James Burton Ax (10 January 1937 – 11 June 2006) was an American mathematician who made groundbreaking contributions in algebra and number theory using model theory. He shared, with Simon B. Kochen, the seventh Frank Nelson Cole Prize in Number Theory, which was awarded for a series of three joint papers on Diophantine problems.

Education and career
James Ax graduated from Peter Stuyvesant High School in New York City and then the Brooklyn Polytechnic University. He earned his Ph.D. from the University of California, Berkeley in 1961 under the direction of Gerhard Hochschild, with a dissertation on The Intersection of Norm Groups. After a year at Stanford University, he joined the mathematics faculty at Cornell University. He spent the academic year 1965–1966 at Harvard University on a Guggenheim Fellowship. In 1969, he moved from Cornell to the mathematics department at Stony Brook University and remained on the faculty until 1977, when he retired from his academic career.
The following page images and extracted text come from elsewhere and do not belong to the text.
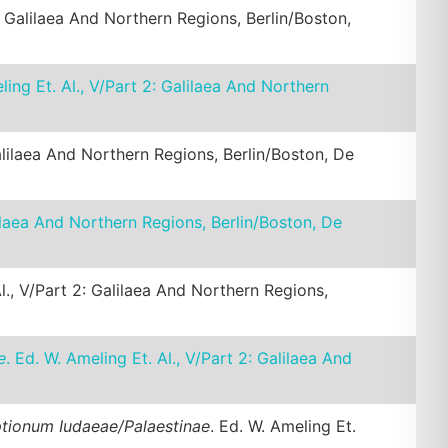
2: Galilaea And Northern Regions, Berlin/Boston,
ling Et. Al., V/Part 2: Galilaea And Northern
Galilaea And Northern Regions, Berlin/Boston, De
alilaea And Northern Regions, Berlin/Boston, De
Al., V/Part 2: Galilaea And Northern Regions,
e
. Ed. W. Ameling Et. Al., V/Part 2: Galilaea And
ptionum Iudaeae/Palaestinae
. Ed. W. Ameling Et.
In 1970 he was an Invited Speaker at the ICM in Nice with talk Transcendence and differential algebraic geometry. In the 1970s, he worked on the fundamentals of physics, including an axiomatization of space-time and the group theoretical properties of the axioms of quantum mechanics. 

In the 1980s, he and Berkeley classmate Jim Simons founded a quantitative finance firm, Axcom Trading Advisors, which was later acquired by Renaissance Technologies and renamed the Medallion Fund. The latter fund was named after the Cole Prize won by James Ax and the Veblen Prize won by James Simons.

In the early 1990s, Ax retired from his financial career and went to San Diego, California, where he studied further on the foundations of quantum mechanics and also attended, at the University of California, San Diego, courses on playwriting and screenwriting. (In 2005 he completed a thriller screenplay entitled Bots.)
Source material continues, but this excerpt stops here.